You may also want an unpaid leave framework so you can respond consistently in edge cases - these decisions should align with any award and with your broader approach to unpaid leave.
Best Practice Tips For Rolling Out Your Policy
- Consult and calibrate: Ask managers and a cross‑section of staff for feedback so your process reflects real‑world needs while staying compliant.
- Keep it simple: Use plain English and one source of truth. If your people can’t find or understand the policy, it won’t be applied consistently.
- Train managers: Cover evidence thresholds, confidentiality, how to respond to requests, and when to escalate. A short scenario‑based session works best.
- Build transparency: Let employees see their balances and understand how accrual works. Most HR systems can do this without overloading payslips.
- Review annually: Revisit your policy after legislative or award changes and after any tricky cases.

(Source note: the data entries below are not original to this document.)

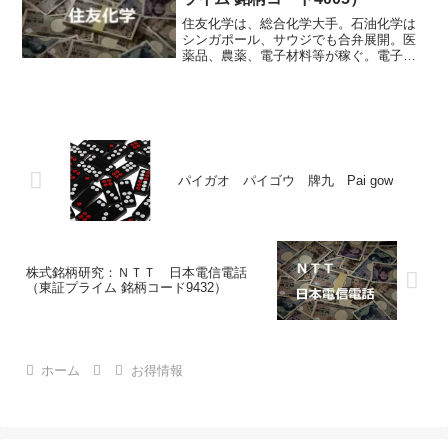
理が入る。
住友化学は、総合化学大手。石油化学は
シンガポール、サウジでも合弁展開。医
薬品、農薬、電子材料等が稼ぐ。電子材
料がディスプレー用数量下振れで後退。
石化は市況軟化をサウジ合弁好調で補え
ず。医薬反落。ただ、車用が後半復調。
農薬が南米軸に上振れ底上げ。前号より
営業減益幅縮小。為替差益一転増。増収
増益を予想。
パイガオ パイゴウ 牌九 Pai gow
株式銘柄研究：ＮＴＴ 日本電信電話
（東証プライム 銘柄コード9432）
ホーム
お得情報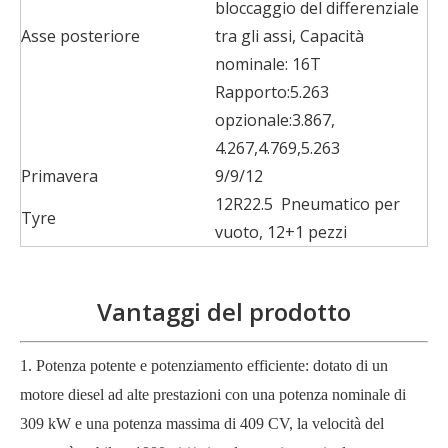
bloccaggio del differenziale
Asse posteriore
tra gli assi, Capacità
nominale: 16T
Rapporto:5.263
opzionale:3.867,
4.267,4.769,5.263
Primavera
9/9/12
12R22.5 Pneumatico per
Tyre
vuoto, 12+1 pezzi
Vantaggi del prodotto
1. Potenza potente e potenziamento efficiente: dotato di un
motore diesel ad alte prestazioni con una potenza nominale di
309 kW e una potenza massima di 409 CV, la velocità del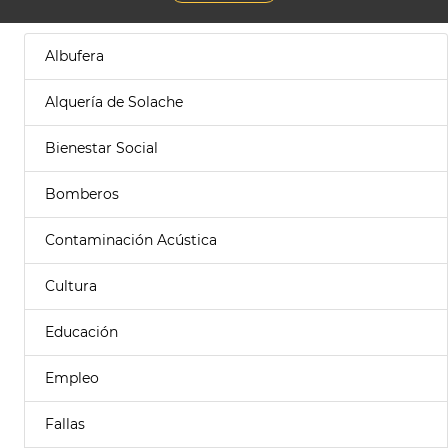
Albufera
Alquería de Solache
Bienestar Social
Bomberos
Contaminación Acústica
Cultura
Educación
Empleo
Fallas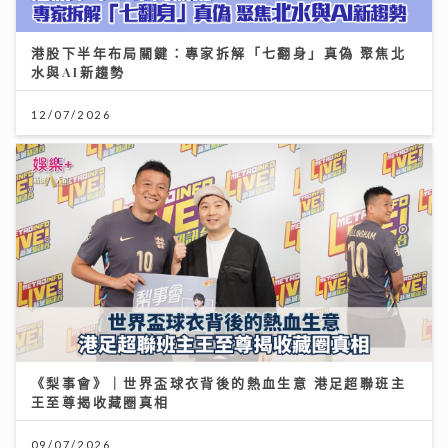
港股下半年布局關鍵：專家拆解「七翻身」真偽 聚焦北
水與AI新趨勢
唱作歌手林暐竣西九開Mini Live 換足5套戰衣翻唱偶像
12/07/2026
金曲 好happy
11/07/2026
《梨事會》｜世界盃球衣背後的熱血生意 港足超聯班主
王至尊揭收藏圈真相
【#豐味旅程】太古文青Cafe的慢活哲學 三個女生的健
09/07/2026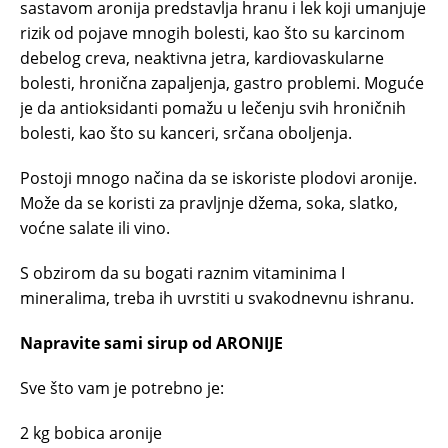
sastavom aronija predstavlja hranu i lek koji umanjuje
rizik od pojave mnogih bolesti, kao što su karcinom
debelog creva, neaktivna jetra, kardiovaskularne
bolesti, hronična zapaljenja, gastro problemi. Moguće
je da antioksidanti pomažu u lečenju svih hroničnih
bolesti, kao što su kanceri, srčana oboljenja.
Postoji mnogo načina da se iskoriste plodovi aronije.
Može da se koristi za pravljnje džema, soka, slatko,
voćne salate ili vino.
S obzirom da su bogati raznim vitaminima I
mineralima, treba ih uvrstiti u svakodnevnu ishranu.
Napravite sami sirup od ARONIJE
Sve što vam je potrebno je:
2 kg bobica aronije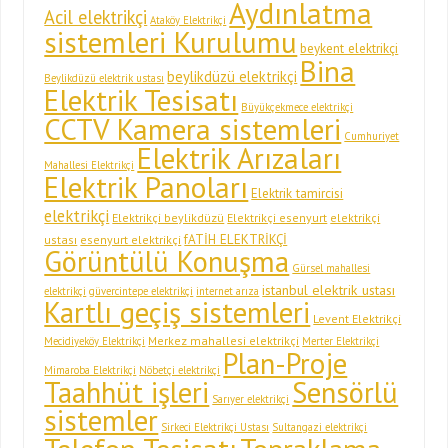
Aydınlatma
Acil elektrikçi
Ataköy Elektrikçi
sistemleri Kurulumu
beykent elektrikçi
Bina
beylikdüzü elektrikçi
Beylikdüzü elektrik ustası
Elektrik Tesisatı
Büyükçekmece elektrikçi
CCTV Kamera sistemleri
Cumhuriyet
Elektrik Arızaları
Mahallesi Elektrikçi
Elektrik Panoları
Elektrik tamircisi
elektrikçi
Elektrikçi beylikdüzü
Elektrikçi esenyurt
elektrikçi
fATİH ELEKTRİKÇİ
ustası
esenyurt elektrikçi
Görüntülü Konuşma
Gürsel mahallesi
istanbul elektrik ustası
elektrikçi
güvercintepe elektrikçi
internet arıza
Kartlı geçiş sistemleri
Levent Elektrikçi
Merkez mahallesi elektrikçi
Mecidiyeköy Elektrikçi
Merter Elektrikçi
Plan-Proje
Mimaroba Elektrikçi
Nöbetçi elektrikçi
Taahhüt işleri
Sensörlü
Sarıyer elektrikçi
sistemler
Sirkeci Elektrikçi Ustası
Sultangazi elektrikçi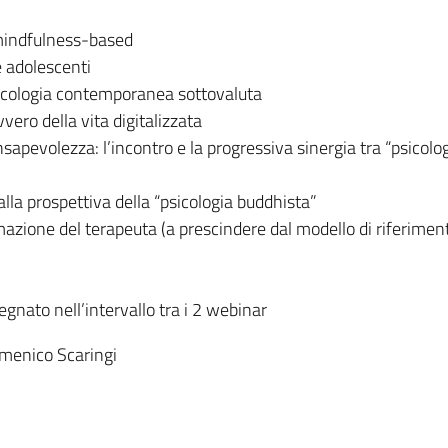
 mindfulness-based
 adolescenti
psicologia contemporanea sottovaluta
vvero della vita digitalizzata
nsapevolezza: l’incontro e la progressiva sinergia tra “psicolog
alla prospettiva della “psicologia buddhista”
zione del terapeuta (a prescindere dal modello di riferimen
egnato nell’intervallo tra i 2 webinar
omenico Scaringi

Align any updates with your Employment Contracts and other HR policies.
If your employees are covered by a modern award, check that your policy lines up with it before you roll it out. Where you’re unsure, get advice early rather than adjusting on the fly.
Key Takeaways
- Personal/carer’s leave is a paid NES entitlement for full‑time and part‑time staff, designed for illness, injury and caring needs; casuals may access unpaid carer’s leave.

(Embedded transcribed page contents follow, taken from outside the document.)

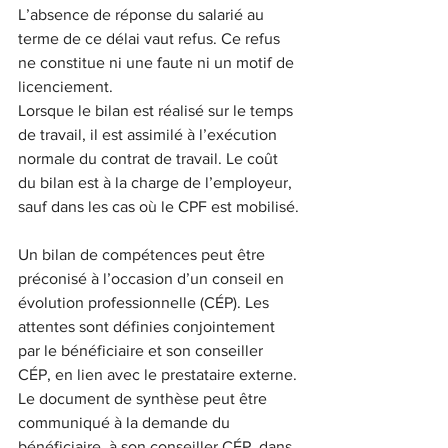
L’absence de réponse du salarié au 
terme de ce délai vaut refus. Ce refus 
ne constitue ni une faute ni un motif de 
licenciement.
Lorsque le bilan est réalisé sur le temps 
de travail, il est assimilé à l’exécution 
normale du contrat de travail. Le coût 
du bilan est à la charge de l’employeur, 
sauf dans les cas où le CPF est mobilisé.
Un bilan de compétences peut être 
préconisé à l’occasion d’un conseil en 
évolution professionnelle (CÉP). Les 
attentes sont définies conjointement 
par le bénéficiaire et son conseiller 
CÉP, en lien avec le prestataire externe.
Le document de synthèse peut être 
communiqué à la demande du 
bénéficiaire, à son conseiller CÉP, dans 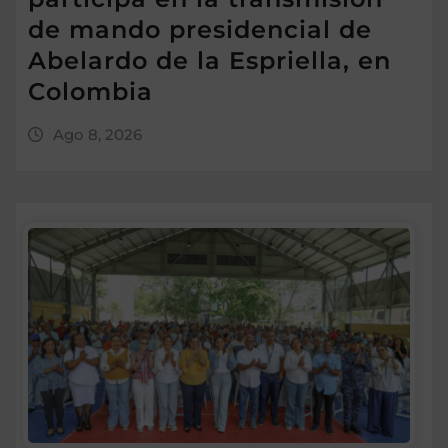
de mando presidencial de
Abelardo de la Espriella, en
Colombia
Ago 8, 2026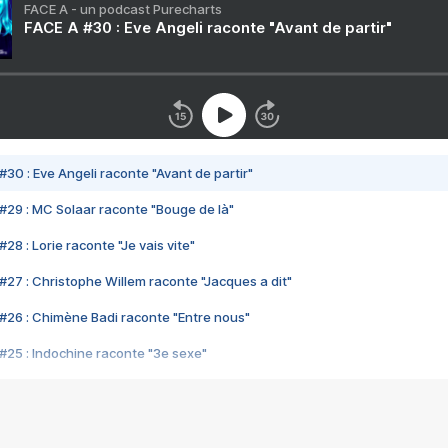
FACE A - un podcast Purecharts
FACE A #30 : Eve Angeli raconte "Avant de partir"
#30 : Eve Angeli raconte "Avant de partir"
#29 : MC Solaar raconte "Bouge de là"
28 : Lorie raconte "Je vais vite"
#27 : Christophe Willem raconte "Jacques a dit"
#26 : Chimène Badi raconte "Entre nous"
#25 : Indochine raconte "3e sexe"
#24 : Zaho raconte "C'est chelou"
#23 : Patrick Bruel raconte "Au café des délices"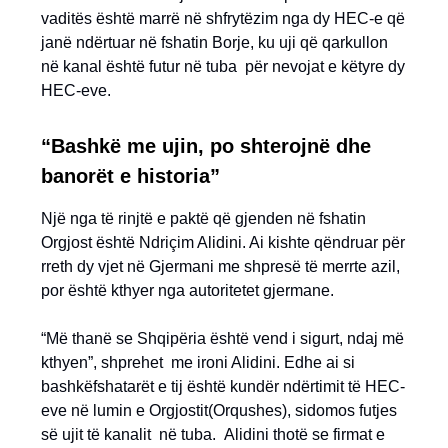
vaditës është marrë në shfrytëzim nga dy HEC-e që
janë ndërtuar në fshatin Borje, ku uji që qarkullon
në kanal është futur në tuba për nevojat e këtyre dy
HEC-eve.
“Bashkë me ujin, po shterojnë dhe
banorët e historia”
Një nga të rinjtë e paktë që gjenden në fshatin
Orgjost është Ndriçim Alidini. Ai kishte qëndruar për
rreth dy vjet në Gjermani me shpresë të merrte azil,
por është kthyer nga autoritetet gjermane.
“Më thanë se Shqipëria është vend i sigurt, ndaj më
kthyen”, shprehet me ironi Alidini. Edhe ai si
bashkëfshatarët e tij është kundër ndërtimit të HEC-
eve në lumin e Orgjostit(Orqushes), sidomos futjes
së ujit të kanalit në tuba. Alidini thotë se firmat e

- Employees must notify you as soon as practicable, and you can request reasonable evidence such as a medical certificate or statutory declaration.
- Unpaid carer’s leave is available in certain scenarios; unpaid “sick” leave isn’t a separate NES entitlement but may be agreed in appropriate cases.
- A clear written policy embedded in your Workplace Policy, supported by up‑to‑date Employment Contracts, drives consistency and reduces disputes.
- Keep accurate records and apply the policy fairly. Courts can impose civil penalties for breaches, and inconsistent practices increase legal and cultural risks.
- Plan for return‑to‑work and psychological safety, including when a medical clearance is appropriate and how to support mental health at work.